Statistical modeling is a lot like engineering.

In engineering, there are various ways to build a key-value storage, and each design makes a different set of assumptions about the usage pattern.

In statistical modeling, there are various algorithms to build a classifier, and each algorithm makes a different set of assumptions about the data.

When dealing with small amounts of data, it’s reasonable to try as many algorithms as possible and to pick the best one since the cost of experimentation is low.

But as we hit “big data”, it pays off to analyze the data upfront and then design the modeling pipeline(pre-processing, modeling, optimization algorithm, evaluation,product ionization) accordingly.

As pointed out in my previous post,there are dozens of ways to solve a given modeling problem.

Each model assumes something different, and it’s not obvious how to navigate and identify which assumptions are reasonable.

In industry, most practitioners pick the modeling algorithm they are most familiar with rather than pick the one which best suits the data.

In this post, I would like to share some common mistakes (the don't-s).

I’ll save some of the best practices (the do-s) in a future post.





1. Take default loss function for granted 想当然用缺省Loss

Many practitioners train and pick the best model using the default loss function (e.g., squared error).

In practice, off-the-shelf loss function rarely aligns with the business objective.
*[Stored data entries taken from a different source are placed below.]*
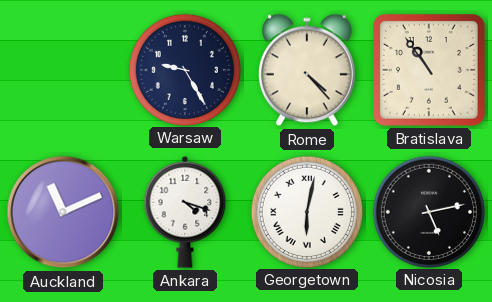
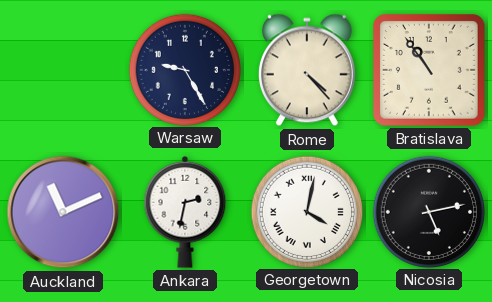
Ankara: 4:18 -> 2:32
Georgetown: 6:02 -> 4:02
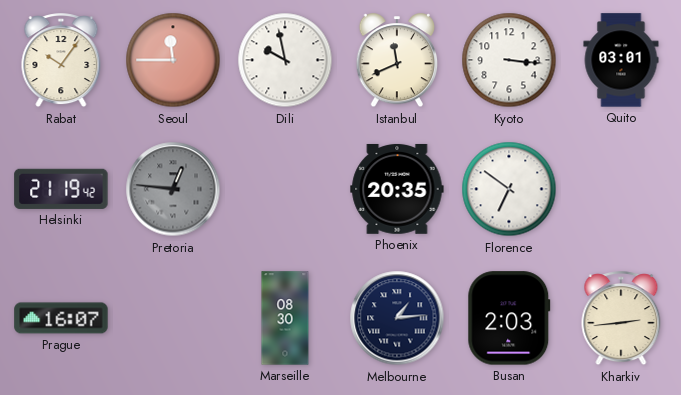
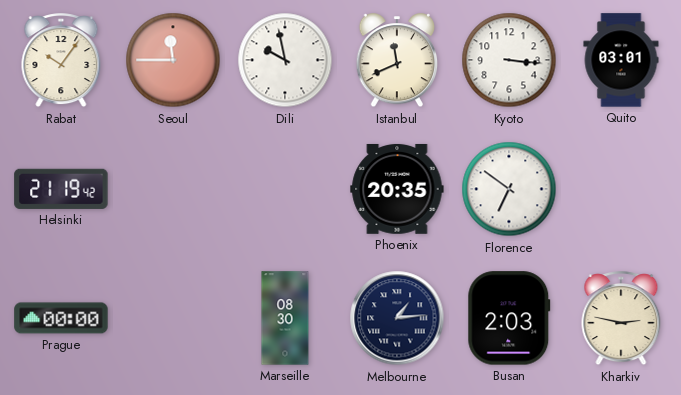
Pretoria: 12:46 -> none
Prague: 16:07 -> 00:00
Kharkiv: 2:44 -> 2:47
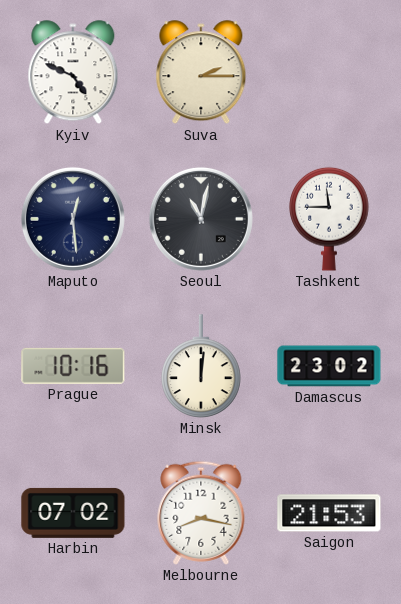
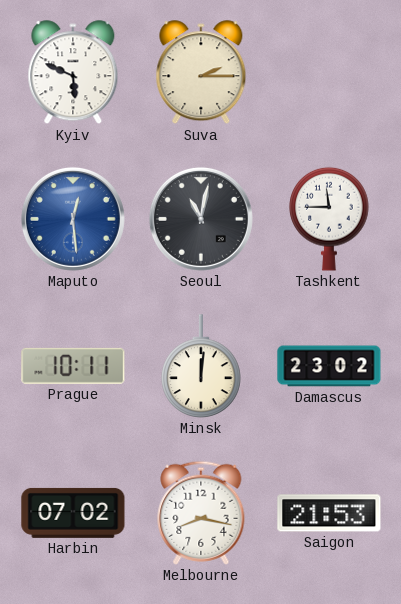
Kyiv: 4:49 -> 5:49
Maputo dial: navy -> blue
Prague: 10:16 -> 10:11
Take fraud detection as an example. When trying to detect fraudulent transactions, the business objective is to minimize the fraud loss.
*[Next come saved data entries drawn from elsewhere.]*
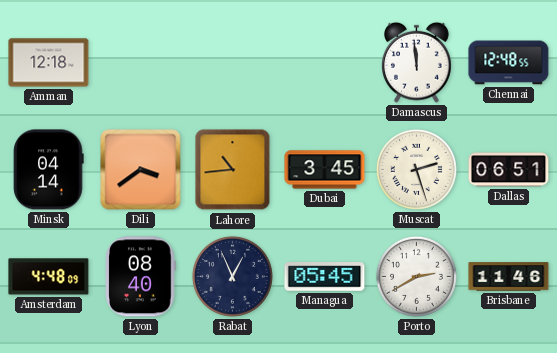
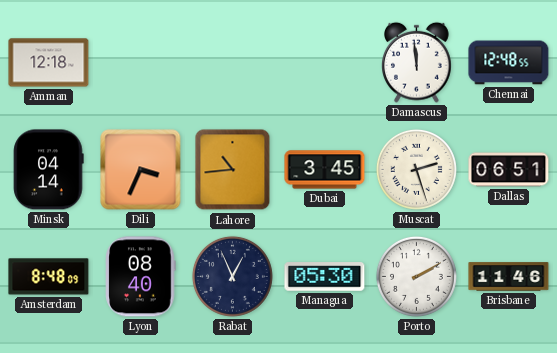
Dili: 3:39 -> 3:34
Amsterdam: 4:48 -> 8:48
Managua: 05:45 -> 05:30
Porto: 2:40 -> 2:10
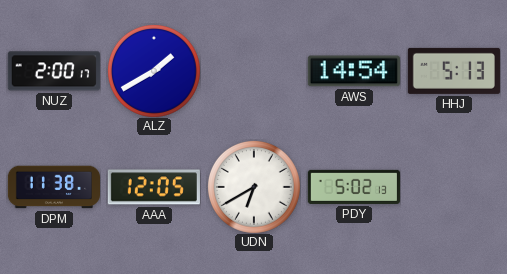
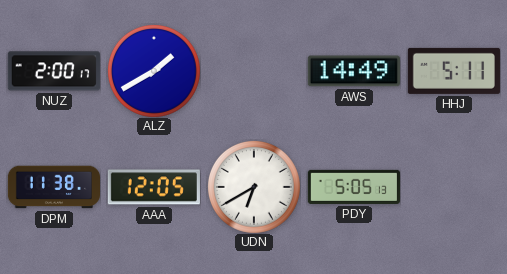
AWS: 14:54 -> 14:49
HHJ: 5:13 -> 5:11
PDY: 5:02 -> 5:05
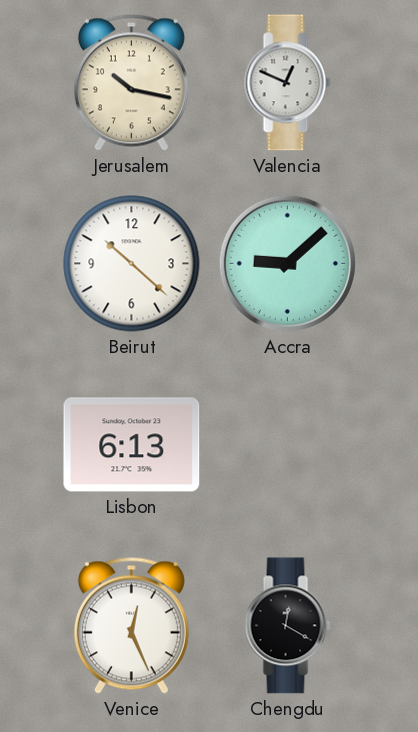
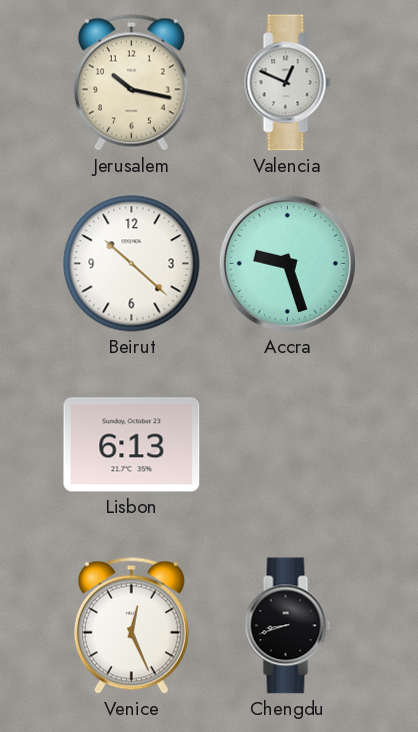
Accra: 9:08 -> 9:27
Chengdu: 12:20 -> 8:42
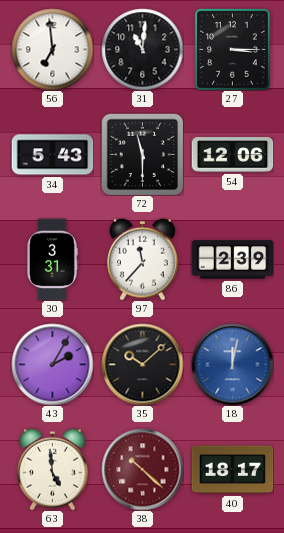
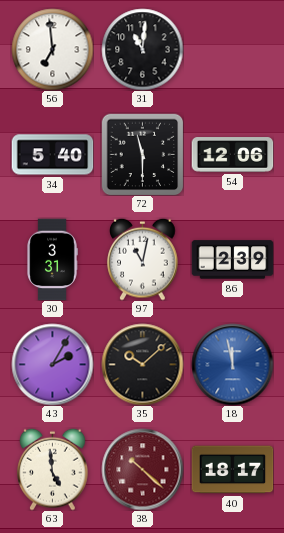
27: 3:15 -> none
34: 5:43 -> 5:40
97: 11:37 -> 11:02
18: 12:02 -> 11:58
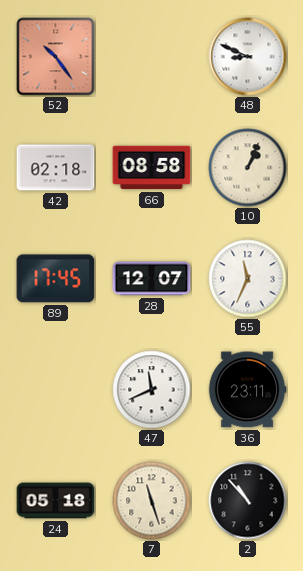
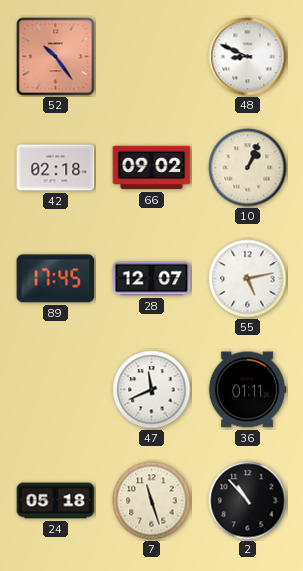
66: 08:58 -> 09:02
55: 11:34 -> 5:13
36: 23:11 -> 01:11
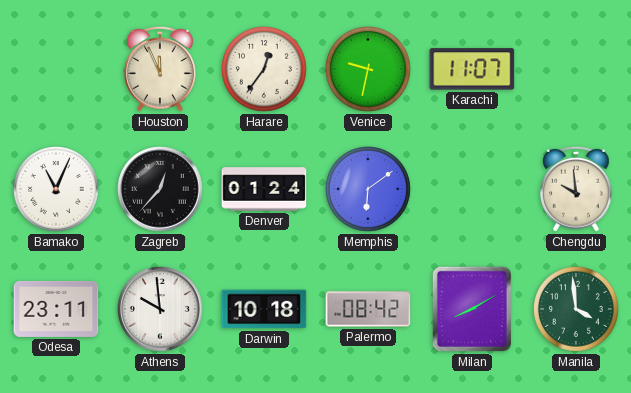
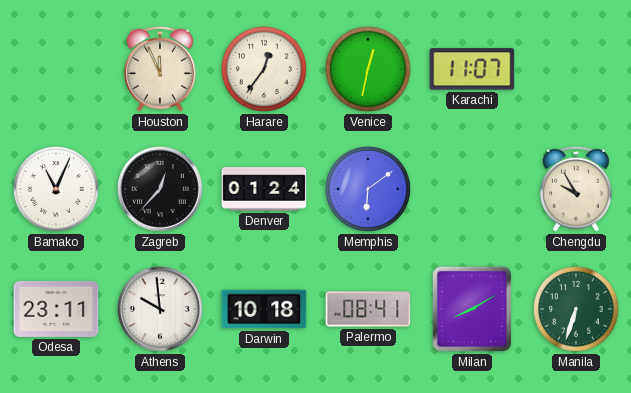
Venice: 9:32 -> 12:32
Chengdu: 9:59 -> 9:55
Palermo: 08:42 -> 08:41
Manila: 3:59 -> 6:33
The off-the-shelf loss function of binary classifiers weighs false positives and false negatives equally.

To align with the business objective, the loss function should not only penalize false negatives more than false positives, but also penalize each false negative in proportion to the dollar amount.

Also, data sets in fraud detection usually contain highly imbalanced labels.

In these cases, bias the loss function in favor of the rare case (e.g., through up/down sampling).

“机器学习本质上是在解一个优化问题,优化目标定义错误(或者 loss function 定义错了),就全错了!”


2. Use plain linear models for non-linear interaction 非线性情况下用线性模型

When building a binary classifier, many practitioners immediately jump to logistic regression because it’s simple. But, many also forget that logistic regression is a linear model and the non-linear interaction among predictors need to be encoded manually. Returning to fraud detection, high order interaction features like "billing address = shipping address and transaction amount < $50" are required for good model performance. So one should prefer non-linear models like SVM with kernel or tree based classifiers that bake in higher-order interaction features.

3. Forget about outliers 忘记异常值

Outliers are interesting. Depending on the context, they either deserve special attention or should be completely ignored. Take the example of revenue forecasting. If unusual spikes of revenue are observed, it's probably a good idea to pay extra attention to them and figure out what caused the spike. But if the outliers are due to mechanical error, measurement error or anything else that’s not generalizable, it’s a good idea to filter out these outliers before feeding the data to the modeling algorithm.

Some models are more sensitive to outliers than others. For instance, AdaBoost might treat those outliers as "hard" cases and put tremendous weights on outliers while decision tree might simply count each outlier as one false classification. If the data set contains a fair amount of outliers, it's important to either use modeling algorithm robust against outliers or filter the outliers out.

“很多情况下,如果不把 Outlier 数据提前过滤,就要采用可处理 Outlier 的模型(或者在模型训练过程中加入处理 Outlier 数据的算法)”。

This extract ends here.